[Data extracted from a collection]
%%

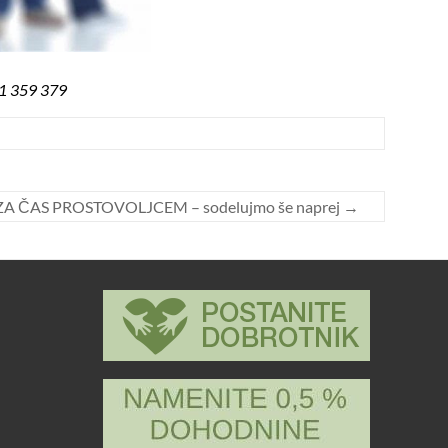
1 359 379
ČAS PROSTOVOLJCEM – sodelujmo še naprej
→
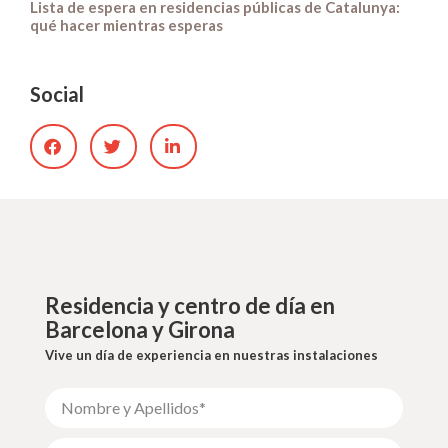
Lista de espera en residencias públicas de Catalunya:
qué hacer mientras esperas
Social
Residencia y centro de día en
Barcelona y Girona
Vive un día de experiencia en nuestras instalaciones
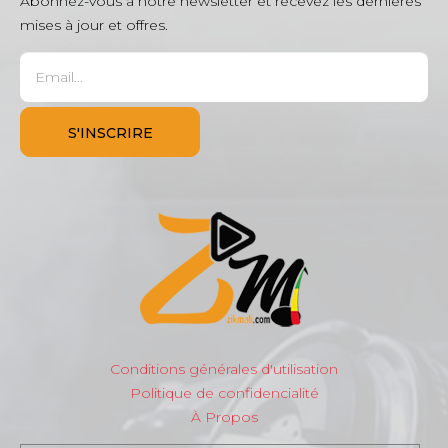
Abonnez-vous à notre newsletter et recevez les dernières
mises à jour et offres.
Conditions générales d'utilisation
Politique de confidencialité
À Propos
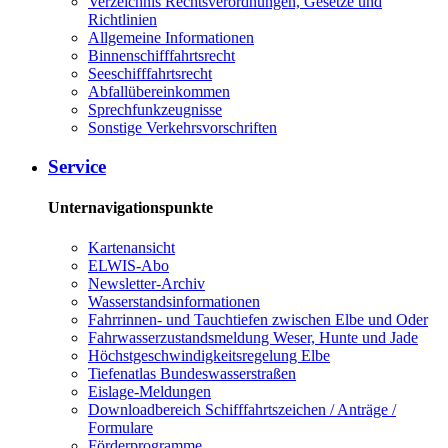
Verzeichnis Rechtsverordnungen, Gesetze und
Richtlinien
Allgemeine Informationen
Binnenschifffahrtsrecht
Seeschifffahrtsrecht
Abfallübereinkommen
Sprechfunkzeugnisse
Sonstige Verkehrsvorschriften
Service
Unternavigationspunkte
Kartenansicht
ELWIS-Abo
Newsletter-Archiv
Wasserstandsinformationen
Fahrrinnen- und Tauchtiefen zwischen Elbe und Oder
Fahrwasserzustandsmeldung Weser, Hunte und Jade
Höchstgeschwindigkeitsregelung Elbe
Tiefenatlas Bundeswasserstraßen
Eislage-Meldungen
Downloadbereich Schifffahrtszeichen / Anträge /
Formulare
Förderprogramme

%%

▸ **ASSIGNMENT**
The expected answer is the complete set of entries, copied verbatim, with no pictures.

▸ **RESULT OF THIS EXERCISE**
1 359 379
ČAS PROSTOVOLJCEM – sodelujmo še naprej
→
Lista de espera en residencias públicas de Catalunya:
qué hacer mientras esperas
Social
Residencia y centro de día en
Barcelona y Girona
Vive un día de experiencia en nuestras instalaciones
Abonnez-vous à notre newsletter et recevez les dernières
mises à jour et offres.
Conditions générales d'utilisation
Politique de confidencialité
À Propos
Verzeichnis Rechtsverordnungen, Gesetze und
Richtlinien
Allgemeine Informationen
Binnenschifffahrtsrecht
Seeschifffahrtsrecht
Abfallübereinkommen
Sprechfunkzeugnisse
Sonstige Verkehrsvorschriften
Service
Unternavigationspunkte
Kartenansicht
ELWIS-Abo
Newsletter-Archiv
Wasserstandsinformationen
Fahrrinnen- und Tauchtiefen zwischen Elbe und Oder
Fahrwasserzustandsmeldung Weser, Hunte und Jade
Höchstgeschwindigkeitsregelung Elbe
Tiefenatlas Bundeswasserstraßen
Eislage-Meldungen
Downloadbereich Schifffahrtszeichen / Anträge /
Formulare
Förderprogramme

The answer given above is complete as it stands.